#### [About this exercise]
Every line in the data below from the one containing "Offline Kinder Brettspiele für die kalte" down to the one containing "Um die Kinder etwas weg von Fernsehen und", both included, must be retyped exactly; no other line is to appear.

#### [Exercise material]
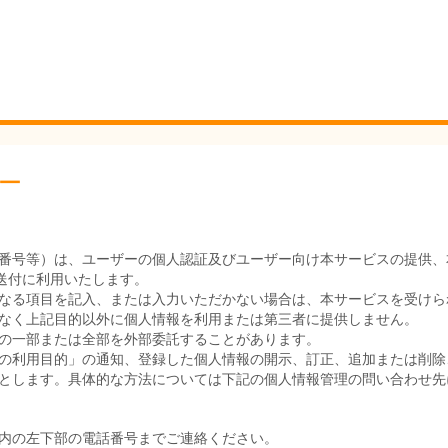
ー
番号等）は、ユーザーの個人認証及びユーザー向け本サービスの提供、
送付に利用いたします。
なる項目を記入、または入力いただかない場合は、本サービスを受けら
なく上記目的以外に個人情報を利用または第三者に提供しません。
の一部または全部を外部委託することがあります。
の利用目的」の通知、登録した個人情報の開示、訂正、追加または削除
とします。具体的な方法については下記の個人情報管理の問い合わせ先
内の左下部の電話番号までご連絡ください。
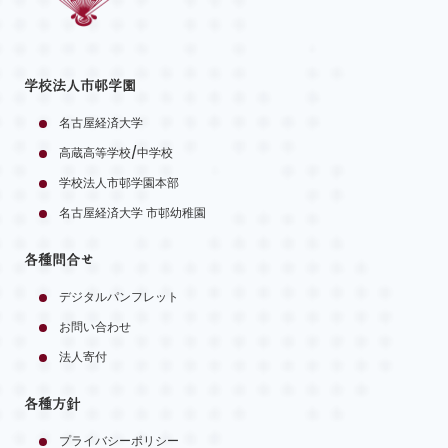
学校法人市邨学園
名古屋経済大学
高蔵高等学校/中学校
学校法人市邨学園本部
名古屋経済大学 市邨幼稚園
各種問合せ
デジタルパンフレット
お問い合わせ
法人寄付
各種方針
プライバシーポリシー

...

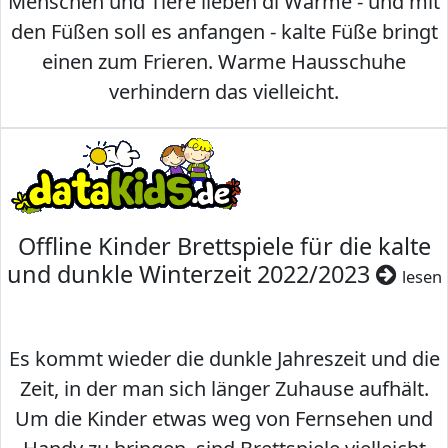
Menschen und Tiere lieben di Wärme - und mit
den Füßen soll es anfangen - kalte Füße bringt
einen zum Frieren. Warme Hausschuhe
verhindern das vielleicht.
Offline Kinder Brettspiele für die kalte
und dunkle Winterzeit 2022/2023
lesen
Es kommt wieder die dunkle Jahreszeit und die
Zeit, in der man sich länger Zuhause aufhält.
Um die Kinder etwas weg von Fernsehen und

==

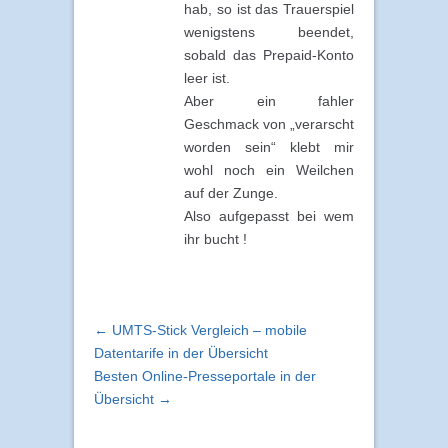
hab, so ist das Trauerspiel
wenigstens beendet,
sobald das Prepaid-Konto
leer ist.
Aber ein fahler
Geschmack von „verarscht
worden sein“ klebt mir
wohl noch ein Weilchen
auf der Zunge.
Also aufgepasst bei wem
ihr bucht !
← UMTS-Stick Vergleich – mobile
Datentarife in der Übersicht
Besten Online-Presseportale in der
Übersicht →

#### [Result of this task]
Offline Kinder Brettspiele für die kalte
und dunkle Winterzeit 2022/2023
lesen
Es kommt wieder die dunkle Jahreszeit und die
Zeit, in der man sich länger Zuhause aufhält.
Um die Kinder etwas weg von Fernsehen und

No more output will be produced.